Setelah rampung dengan urusan, sampai rumah, saya justru kepikiran. Jarak antara tempat kami bertemu dengan Piyungan begitu jauh. Apalagi kalau jalan kaki. Kisaran butuh 2 jam lebih. Atas dasar ini, saya kembali menghidupkan motor dan menyusuri jalan tadi.

Belum ada setengah kilometer, saya menemukan bapak yang sedang berjalan pelan itu. “Pak, saya antar saja, ya? Jauh soalnya.”

“Tidak apa-apa, Mas? Baiklah kalau begitu.”

Di pertengahan jalan, bapak itu terasa rikuh.

“Maaf, Mas, ngrepoti. Saya sebenarnya mau naik bus. Turun, di sana saja, ya?” Tuturnya sambil menunjuk jalan besar di ujung selatan.

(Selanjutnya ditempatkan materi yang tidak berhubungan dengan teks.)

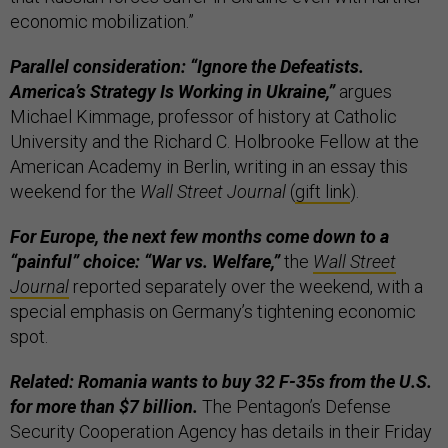
economic mobilization.”
Parallel consideration: “Ignore the Defeatists.
America’s Strategy Is Working in Ukraine,”
argues
Michael Kimmage, professor of history at Catholic
University and the Richard C. Holbrooke Fellow at the
American Academy in Berlin, writing in an essay this
weekend for the
Wall Street Journal
(
gift link
).
For Europe, the next few months come down to a
“painful” choice: “War vs. Welfare,”
the
Wall Street
Journal
reported separately over the weekend, with a
special emphasis on Germany’s tightening economic
spot.
Related: Romania wants to buy 32 F-35s from the U.S.
for more than $7 billion.
The Pentagon’s Defense
Security Cooperation Agency has details in their Friday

“Oya, Pak. Kalau memang mau naik bus. Ongkosnya ada ‘kan, Pak?”

“Ada, Mas. Tapi, memang pas banget hanya untuk naik bus.”

“Begini saja, Pak. Saya ada uang sedikit. Mohon berkenan untuk menerima ya, Pak.”

“Maaf, sudah merepotkan. Terima kasih, Mas.”

Bapak itu turun di dekat pasar. Jalur yang memang dilewati oleh jurusan bus yang sedang dibutuhkan.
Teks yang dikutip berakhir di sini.